The Alliance party denounces all of the above as tired and sectarian parties which have lost all claim to the centre ground and who can only offer "the same old same old".

Represented since 1981 by the Rev Martin Smyth, South Belfast has opted in consecutive elections for what the anti-agreement camp calls a "traditional unionist". The late Rev Bradford, who was murdered, was such an MP, having been a former member of the Vanguard party. The Rev Smyth, too, was solidly against the pro-agreement and pro-Trimble camp.
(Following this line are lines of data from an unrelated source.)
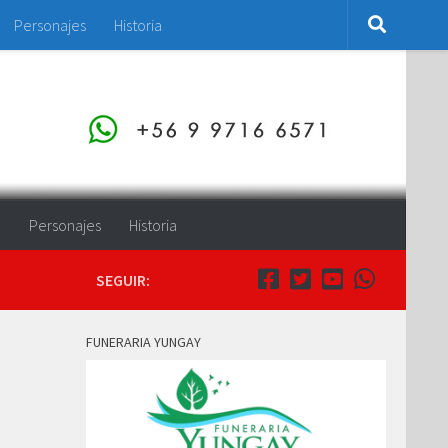
Personajes
Historia
o
Personajes
Historia
SEGUIR:
FUNERARIA YUNGAY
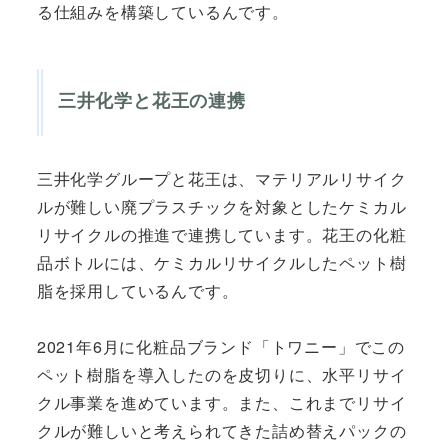
る仕組みを構築しているんです。
三井化学と花王の連携
三井化学グループと花王は、マテリアルリサイク
ルが難しい廃プラスチックを対象としたケミカル
リサイクルの推進で連携しています。花王の化粧
品ボトルには、ケミカルリサイクルしたペット樹
脂を採用しているんです。
2021年6月に化粧品ブランド「トワニー」でこの
ペット樹脂を導入したのを皮切りに、水平リサイ
クル事業を進めています。また、これまでリサイ
クルが難しいと考えられてきた詰め替えパックの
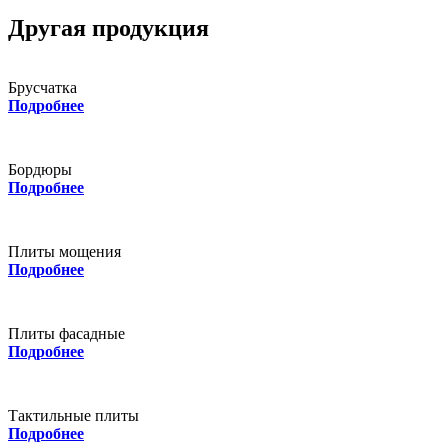
Другая продукция
Брусчатка
Подробнее
Бордюры
Подробнее
Плиты мощения
Подробнее
Плиты фасадные
Подробнее
Тактильные плиты
Подробнее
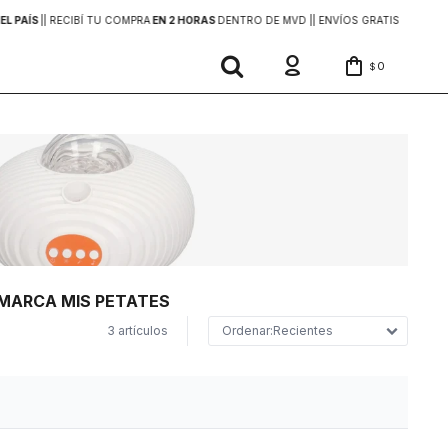
EL PAÍS
|
| RECIBÍ TU COMPRA
EN 2 HORAS
DENTRO DE MVD |
| ENVÍOS GRATIS
EN COMP
0
$
 MARCA MIS PETATES
3 artículos
Recientes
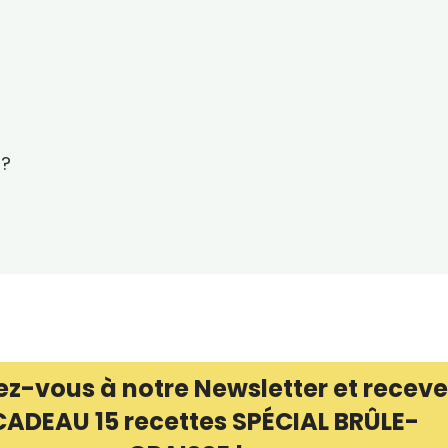
 ?
ez-vous à notre Newsletter et receve
CADEAU 15 recettes SPÉCIAL BRÛLE-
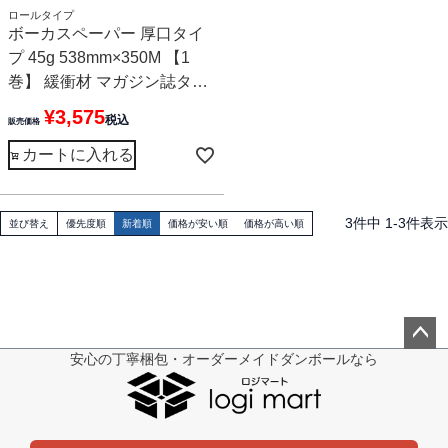
ロールタイプ
ボーカスペーパー 厚口タイ
プ 45g 538mm×350M 【1
巻】 緩衝材 マガジン誌タイ
プ
¥
3,575
税込
販売価格
カートに入れる
3
件中
1
-
3
件表示
並び替え
優先度順
新着順
価格が安い順
価格が高い順
安心の丁寧梱包・オーダーメイドダンボールなら
ペー
ジト
ップ
へ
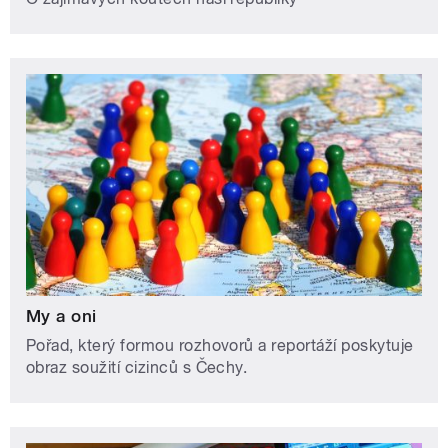
My a oni
Pořad, který formou rozhovorů a reportáží poskytuje
obraz soužití cizinců s Čechy.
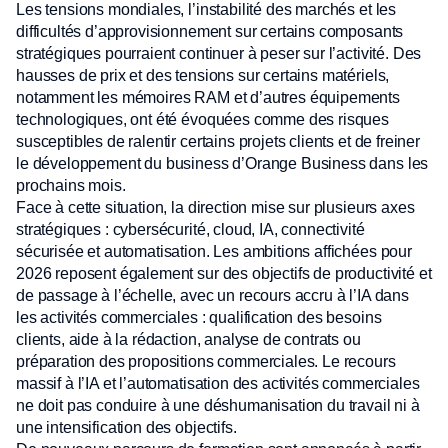
Les tensions mondiales, l’instabilité des marchés et les
difficultés d’approvisionnement sur certains composants
stratégiques pourraient continuer à peser sur l’activité. Des
hausses de prix et des tensions sur certains matériels,
notamment les mémoires RAM et d’autres équipements
technologiques, ont été évoquées comme des risques
susceptibles de ralentir certains projets clients et de freiner
le développement du business d’Orange Business dans les
prochains mois.
Face à cette situation, la direction mise sur plusieurs axes
stratégiques : cybersécurité, cloud, IA, connectivité
sécurisée et automatisation. Les ambitions affichées pour
2026 reposent également sur des objectifs de productivité et
de passage à l’échelle, avec un recours accru à l’IA dans
les activités commerciales : qualification des besoins
clients, aide à la rédaction, analyse de contrats ou
préparation des propositions commerciales. Le recours
massif à l’IA et l’automatisation des activités commerciales
ne doit pas conduire à une déshumanisation du travail ni à
une intensification des objectifs.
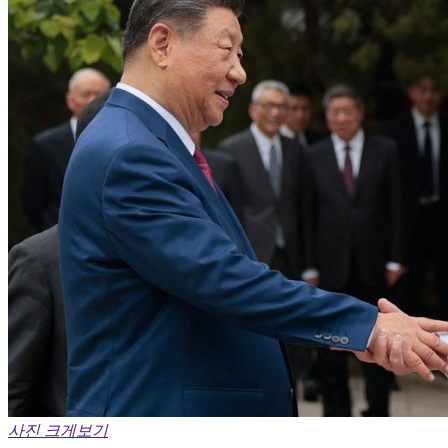
사진 크게보기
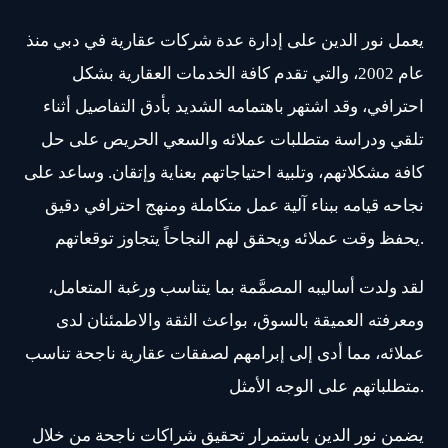
يعمل نور الدين على إدارة عدة شركات عقارية في دبي منذ
عام 2002، والتي تقدم كافة الخدمات العقارية بشكل
احترافي، وقد اشتهر باهتمامه الشديد بأدق التفاصيل أثناء
تلقي ودراسة متطلبات عملائه والسعي الحريص على حل
كافة مشكلاتهم، وتلبية احتياجاتهم بعناية وإتقان. وساعد على
نجاحه قيامه ببناء آلية عمل متكاملة ومنهج احترافي دقيق
يحفظ وقت عملائه ويحقق لهم النجاحاً يتجاوز توقعاتهم.
لقد ولدت أساليبه المصمَّمة بما يتناسب ورغبة المتعامل،
ومعرفته العميقة بالسوق، بواعث الثقة والاطمئنان لدى
عملائه، مما أدى إلى إبرامهم لصفقات عقارية ناجحة تناسب
متطلباتهم على الوجه الأمثل.
يضمن نور الدين باستمرار تحقيق شراكات ناجحة من خلال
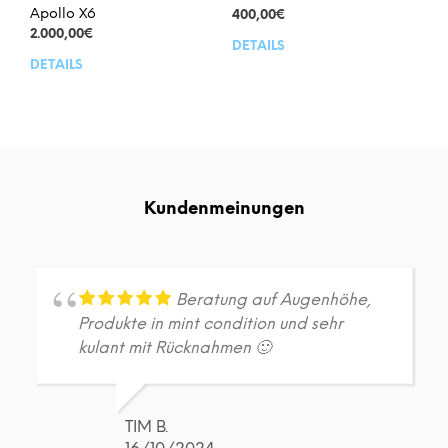
Apollo X6
400,00
€
2.000,00
€
DETAILS
DETAILS
Kundenmeinungen
Beratung auf Augenhöhe,
Produkte in mint condition und sehr
kulant mit Rücknahmen 🙂
TIM B.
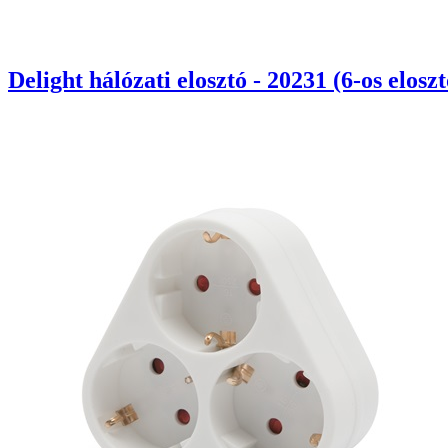
Delight hálózati elosztó - 20231 (6-os elosz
This time, however, it is the UUP leader's trusted colleague Michael McGimpsey who carries the UUP colours into this election. For the first time his party faces a DUP challenge - Jimmy Spratt, an RUC officer for 30 years in south Belfast and former leader of the Police Federation, the rank-and-file officer's union is the DUP's candidate.
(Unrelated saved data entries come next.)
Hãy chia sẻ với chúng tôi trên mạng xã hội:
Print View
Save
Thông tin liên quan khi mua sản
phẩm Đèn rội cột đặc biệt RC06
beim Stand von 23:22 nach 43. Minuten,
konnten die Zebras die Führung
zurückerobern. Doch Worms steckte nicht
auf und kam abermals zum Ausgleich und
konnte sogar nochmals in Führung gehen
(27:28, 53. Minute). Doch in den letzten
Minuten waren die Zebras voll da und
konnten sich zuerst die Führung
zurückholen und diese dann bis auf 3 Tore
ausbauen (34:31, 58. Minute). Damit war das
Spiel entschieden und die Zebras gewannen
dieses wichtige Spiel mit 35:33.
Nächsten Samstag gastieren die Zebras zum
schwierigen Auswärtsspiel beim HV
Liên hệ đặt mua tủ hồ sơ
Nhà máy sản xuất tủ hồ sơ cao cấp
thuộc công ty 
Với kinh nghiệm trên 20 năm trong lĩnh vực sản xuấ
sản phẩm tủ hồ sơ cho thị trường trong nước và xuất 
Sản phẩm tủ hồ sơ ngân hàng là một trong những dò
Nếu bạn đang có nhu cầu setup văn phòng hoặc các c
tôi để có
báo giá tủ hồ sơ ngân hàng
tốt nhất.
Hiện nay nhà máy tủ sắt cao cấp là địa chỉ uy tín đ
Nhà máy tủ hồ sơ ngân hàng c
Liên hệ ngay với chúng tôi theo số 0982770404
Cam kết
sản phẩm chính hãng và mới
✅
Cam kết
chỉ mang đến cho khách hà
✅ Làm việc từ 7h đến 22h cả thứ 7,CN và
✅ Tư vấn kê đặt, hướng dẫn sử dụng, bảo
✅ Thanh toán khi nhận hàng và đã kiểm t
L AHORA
He echoes the campaign message which is ringing so loudly in many other constituencies: the Belfast Agreement has failed, unionists have done badly and have turned on Mr Trimble, opting for stronger and more principled leadership under the DUP.
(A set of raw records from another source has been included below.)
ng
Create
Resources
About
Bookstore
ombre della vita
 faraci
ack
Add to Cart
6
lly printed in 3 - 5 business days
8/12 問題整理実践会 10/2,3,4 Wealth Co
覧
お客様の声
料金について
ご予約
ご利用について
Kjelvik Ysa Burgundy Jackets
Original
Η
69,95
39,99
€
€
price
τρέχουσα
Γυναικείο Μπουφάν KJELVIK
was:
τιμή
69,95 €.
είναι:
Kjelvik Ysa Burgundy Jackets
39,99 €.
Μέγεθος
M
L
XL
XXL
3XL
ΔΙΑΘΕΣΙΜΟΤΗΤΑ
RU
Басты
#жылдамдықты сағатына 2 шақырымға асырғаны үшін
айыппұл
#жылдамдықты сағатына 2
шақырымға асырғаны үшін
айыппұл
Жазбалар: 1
Scenting a unique opportunity to break the unionist grip, lower Ormeau Road family doctor and SDLP deputy leader Alasdair McDonnell hopes to galvanise non-unionist voters around his campaign.

However, former Belfast lord mayor Alex Maskey says that as Dr McDonnell came behind him at the 2003 Assembly poll, he is in no position to claim the role as lead nationalist.

Some Smyth voters may desert McGimpsey and the UUP now that they are championing the Trimble cause. Others may punish the DUP for challenging the Ulster Unionists and creating an opening for nationalism.

UUP workers on the doorstep repeat their charge against "Splitter Spratt" that only the opponents of the Union can benefit from the DUP push.

Both the UUP and the SDLP assert that the Democratic Unionists and Sinn Féin are out to damage their main rivals' campaigns.

Dr McDonnell and Mr McGimpsey's canvassers believe the DUP would rather see the SDLP man elected. This would kill off the UUP totally and allow reunited unionism to fall into the DUP camp at the next Westminster election, the theory goes.

Mr McGimpsey sums up the charge: "The DUP have no hope of winning this seat and they know it. What they are about is trying to harm my vote in order to give [the constituency] to a nationalist. On the other side, I think McDonnell is clearly the strongest nationalist candidate."